The reply should be the records repeated exactly, without any images.

Stored data entries:
++++++

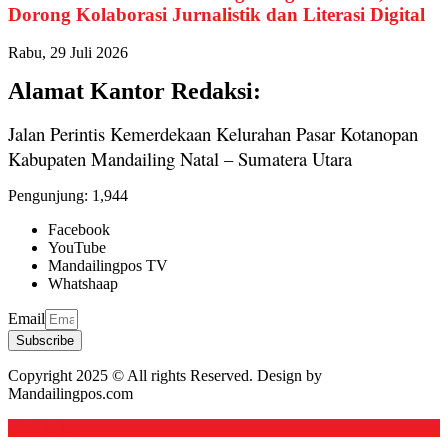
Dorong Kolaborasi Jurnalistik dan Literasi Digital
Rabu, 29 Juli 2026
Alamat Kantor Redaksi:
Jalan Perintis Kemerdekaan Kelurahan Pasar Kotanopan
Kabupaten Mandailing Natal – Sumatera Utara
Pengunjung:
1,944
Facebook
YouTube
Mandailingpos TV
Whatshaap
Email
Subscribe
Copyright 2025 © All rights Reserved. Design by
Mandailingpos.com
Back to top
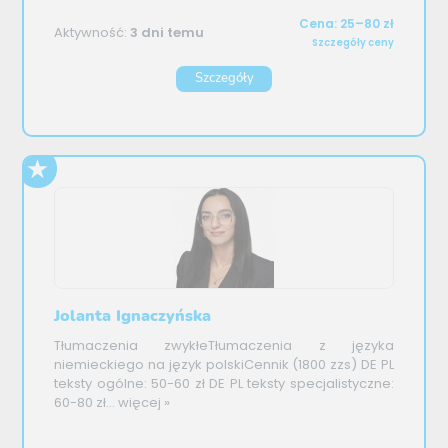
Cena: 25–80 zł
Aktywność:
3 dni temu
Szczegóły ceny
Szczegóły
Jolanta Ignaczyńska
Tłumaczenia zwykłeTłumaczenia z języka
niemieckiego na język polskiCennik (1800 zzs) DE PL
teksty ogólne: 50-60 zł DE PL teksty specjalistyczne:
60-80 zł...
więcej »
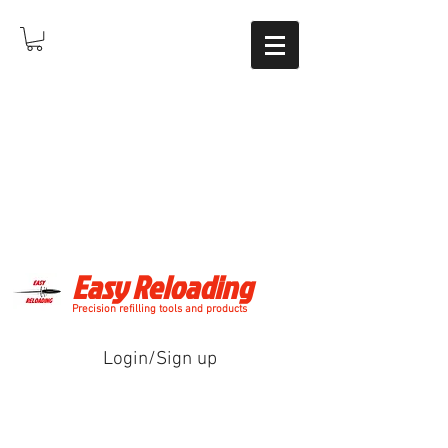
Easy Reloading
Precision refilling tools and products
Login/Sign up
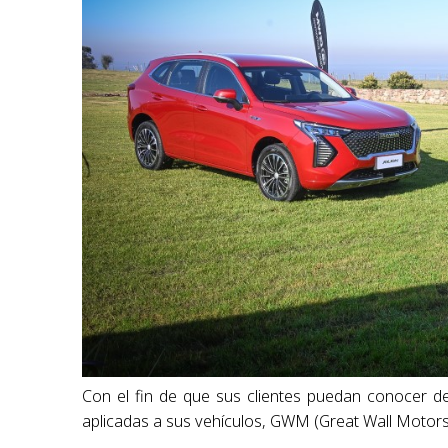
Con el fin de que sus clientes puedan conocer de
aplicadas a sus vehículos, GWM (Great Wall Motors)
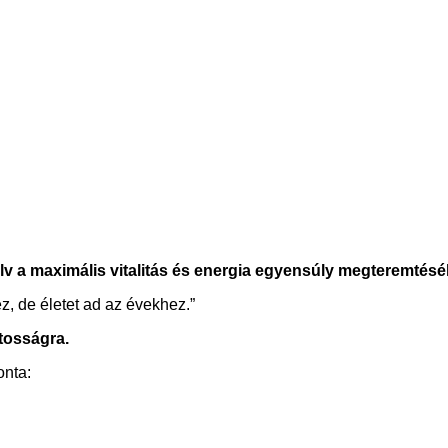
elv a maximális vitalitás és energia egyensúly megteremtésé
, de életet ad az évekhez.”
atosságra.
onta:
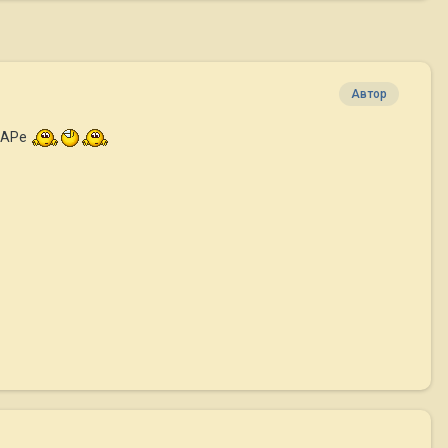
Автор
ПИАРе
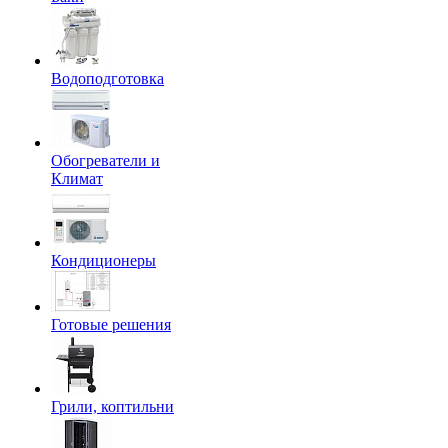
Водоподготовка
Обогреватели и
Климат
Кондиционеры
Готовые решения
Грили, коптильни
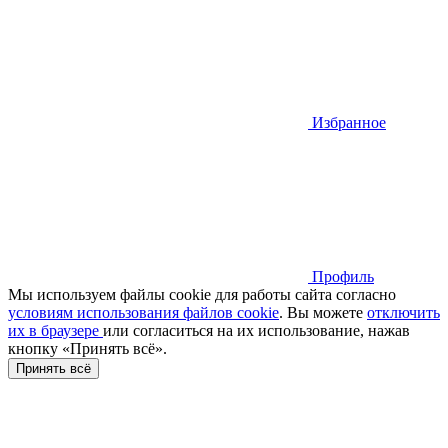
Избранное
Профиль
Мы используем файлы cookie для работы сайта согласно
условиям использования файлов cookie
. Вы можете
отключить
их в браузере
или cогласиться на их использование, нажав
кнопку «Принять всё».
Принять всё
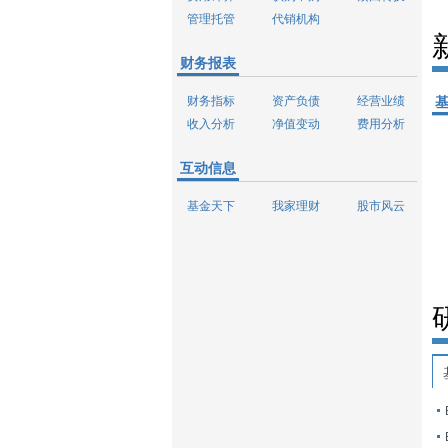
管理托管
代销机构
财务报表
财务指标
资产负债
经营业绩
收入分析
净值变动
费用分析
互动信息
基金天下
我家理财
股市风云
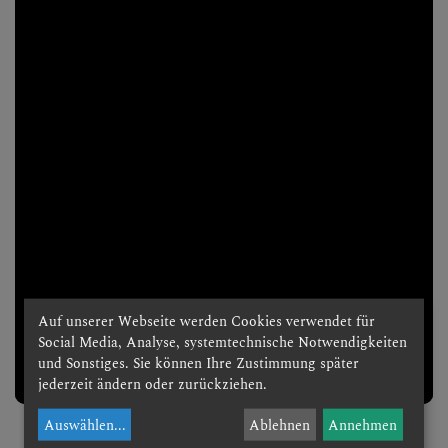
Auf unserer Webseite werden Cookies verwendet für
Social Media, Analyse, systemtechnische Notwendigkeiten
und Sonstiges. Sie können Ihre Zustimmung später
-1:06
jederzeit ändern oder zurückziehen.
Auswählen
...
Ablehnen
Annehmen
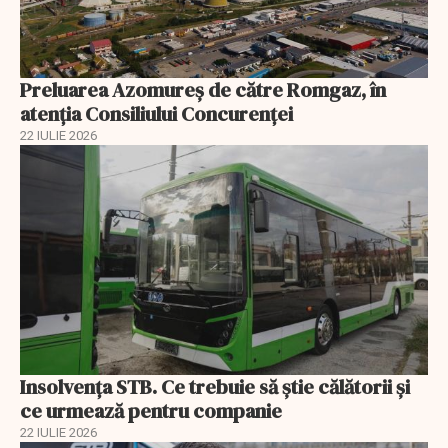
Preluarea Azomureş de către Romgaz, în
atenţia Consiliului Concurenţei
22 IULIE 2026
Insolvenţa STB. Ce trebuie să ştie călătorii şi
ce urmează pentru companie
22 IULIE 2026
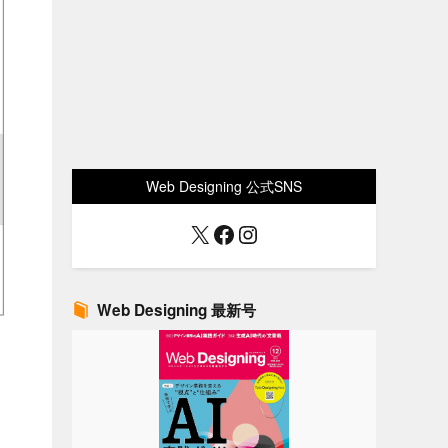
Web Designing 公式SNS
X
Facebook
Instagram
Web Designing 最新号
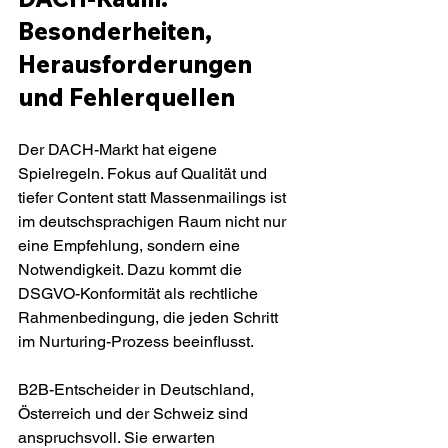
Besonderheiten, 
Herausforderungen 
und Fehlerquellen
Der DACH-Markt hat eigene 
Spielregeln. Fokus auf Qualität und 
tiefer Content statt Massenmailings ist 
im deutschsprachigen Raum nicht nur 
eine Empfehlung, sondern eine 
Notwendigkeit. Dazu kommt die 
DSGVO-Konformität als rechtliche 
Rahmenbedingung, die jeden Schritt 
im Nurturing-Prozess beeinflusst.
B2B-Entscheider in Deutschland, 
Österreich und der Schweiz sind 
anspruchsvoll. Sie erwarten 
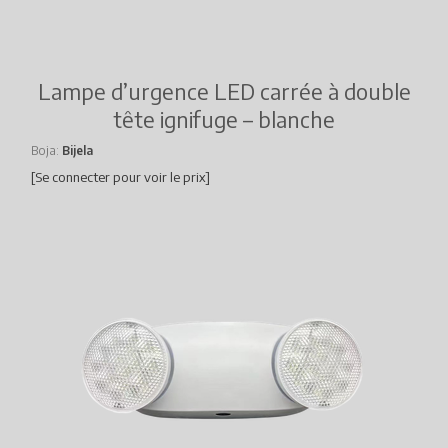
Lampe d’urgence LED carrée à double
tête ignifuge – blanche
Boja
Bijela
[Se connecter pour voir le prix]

++++++

**Answer for this exercise**
Dorong Kolaborasi Jurnalistik dan Literasi Digital
Rabu, 29 Juli 2026
Alamat Kantor Redaksi:
Jalan Perintis Kemerdekaan Kelurahan Pasar Kotanopan
Kabupaten Mandailing Natal – Sumatera Utara
Pengunjung:
1,944
Facebook
YouTube
Mandailingpos TV
Whatshaap
Email
Subscribe
Copyright 2025 © All rights Reserved. Design by
Mandailingpos.com
Back to top
Cena: 25–80 zł
Aktywność:
3 dni temu
Szczegóły ceny
Szczegóły
Jolanta Ignaczyńska
Tłumaczenia zwykłeTłumaczenia z języka
niemieckiego na język polskiCennik (1800 zzs) DE PL
teksty ogólne: 50-60 zł DE PL teksty specjalistyczne:
60-80 zł...
więcej »
Easy Reloading
Precision refilling tools and products
Login/Sign up
Con el fin de que sus clientes puedan conocer de
aplicadas a sus vehículos, GWM (Great Wall Motors)
elv a maximális vitalitás és energia egyensúly megteremtésé
, de életet ad az évekhez.”
atosságra.
onta:
Автор
ПИАРе
Водоподготовка
Обогреватели и
Климат
Кондиционеры
Готовые решения
Грили, коптильни
Избранное
Профиль
Мы используем файлы cookie для работы сайта согласно
условиям использования файлов cookie
. Вы можете
отключить
их в браузере
или cогласиться на их использование, нажав
кнопку «Принять всё».
Принять всё
管理托管
代销机构
财务报表
财务指标
资产负债
经营业绩
收入分析
净值变动
费用分析
互动信息
基金天下
我家理财
股市风云
Auf unserer Webseite werden Cookies verwendet für
Social Media, Analyse, systemtechnische Notwendigkeiten
und Sonstiges. Sie können Ihre Zustimmung später
-1:06
jederzeit ändern oder zurückziehen.
Auswählen
...
Ablehnen
Annehmen
Preluarea Azomureş de către Romgaz, în
atenţia Consiliului Concurenţei
22 IULIE 2026
Insolvenţa STB. Ce trebuie să ştie călătorii şi
ce urmează pentru companie
22 IULIE 2026
Web Designing 公式SNS
X
Facebook
Instagram
Web Designing 最新号
Besonderheiten, 
Herausforderungen 
und Fehlerquellen
Der DACH-Markt hat eigene 
Spielregeln. Fokus auf Qualität und 
tiefer Content statt Massenmailings ist 
im deutschsprachigen Raum nicht nur 
eine Empfehlung, sondern eine 
Notwendigkeit. Dazu kommt die 
DSGVO-Konformität als rechtliche 
Rahmenbedingung, die jeden Schritt 
im Nurturing-Prozess beeinflusst.
B2B-Entscheider in Deutschland, 
Österreich und der Schweiz sind 
anspruchsvoll. Sie erwarten 
Lampe d’urgence LED carrée à double
tête ignifuge – blanche
Boja
Bijela
[Se connecter pour voir le prix]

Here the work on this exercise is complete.